主語が存在しない文章は意味が分かりにくい文章になりやすいのだが、今回、確認機能を実装できたことで正確な意味が伝わりにくい文章を減らせるようになったという。
なお、既存システムに組み込む段階で機能の呼び出しに時間がかかり、確認作業が遅いという問題が発生した。そのため、既存の基幹サーバにLinux、Apache 2(Webサーバ)、Flask(Python用の軽量なWebアプリケーションフレームワーク)が稼働する仮想マシンを構築して、これでPythonで作成した確認機能を呼び出すことで、速度を改善できたとのことだ。
また、「チェックの速度は遅くなるが、主語認識の精度が高いモデル」を導入することで、誤認識が1%から2%程度まで減らせるようになり、正式なリリースに至ったという。
例えば、両義分の判定において、「TさんがDell様から購入したエントリーサーバは、2つのメモリとディスクによって構成されている」という文章があった時に、ディスクが1つか2つか分からない文章をAIによって確認できるようにしたかったという。
そこで同社は、AIが「ディスクが1つ」と認識した確率が50%で、かつ「ディスクが2つ」と認識した確率も50%だった場合に両義文と判断するような仕組みを構築した。しかし、結果としてはAIが100%の割合で「ディスクが2つ」と認識したため、実現できなかった。

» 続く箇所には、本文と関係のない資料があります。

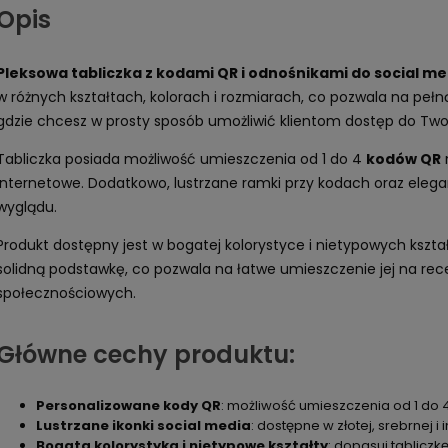
Opis
Pleksowa tabliczka z kodami QR i odnośnikami do social me
w różnych kształtach, kolorach i rozmiarach, co pozwala na pełną
gdzie chcesz w prosty sposób umożliwić klientom dostęp do Twoic
Tabliczka posiada możliwość umieszczenia od 1 do 4
kodów QR
internetowe. Dodatkowo, lustrzane ramki przy kodach oraz eleg
wyglądu.
Produkt dostępny jest w bogatej kolorystyce i nietypowych kszta
solidną podstawkę, co pozwala na łatwe umieszczenie jej na recep
społecznościowych.
Główne cechy produktu:
Personalizowane kody QR
: możliwość umieszczenia od 1 do 
Lustrzane ikonki social media
: dostępne w złotej, srebrnej i
Bogata kolorystyka i nietypowe kształty
: dopasuj tabliczk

同社のメンターであった奈良先端科学技術大学院大学の大内先生は、「AIを利用した両義文の判断は研究レベルの内容なので、現状では既存の業務システムに組み込んで利用できるような内容ではない」とコメントしたとのことだ。
また、DXアクセラレーションプログラムに参加した4人の開発者がPythonの問題練習55本ノックを完了したほか、言語処理100本ノック2020(Rev 2)を91問まで完了。さらにPythonでAIを利用したプログラムを作成するなど、目標の3人を上回る4人の育成に成功した。
不動産データ基盤プロジェクト - サンフロンティア不動産
サンフロンティア不動産は東京都心部の中小型オフィスビルの不動産再生事業を手掛ける。事業用不動産の付加価値の可視化を目的として、DXアクセラレーションプログラムに参加した。不動産再生事業の本質は付加価値の向上にあり、これを可視化することで将来の正確な賃料予測が可能となる。
同社は今回、正解がないイノベーションへのアプローチ手法でもある「行動による創造アプローチ(Creation in Action)」を基本方針とした。仮説を構築し、多くの失敗を重ねながら仮説検証を進めるモデルだ。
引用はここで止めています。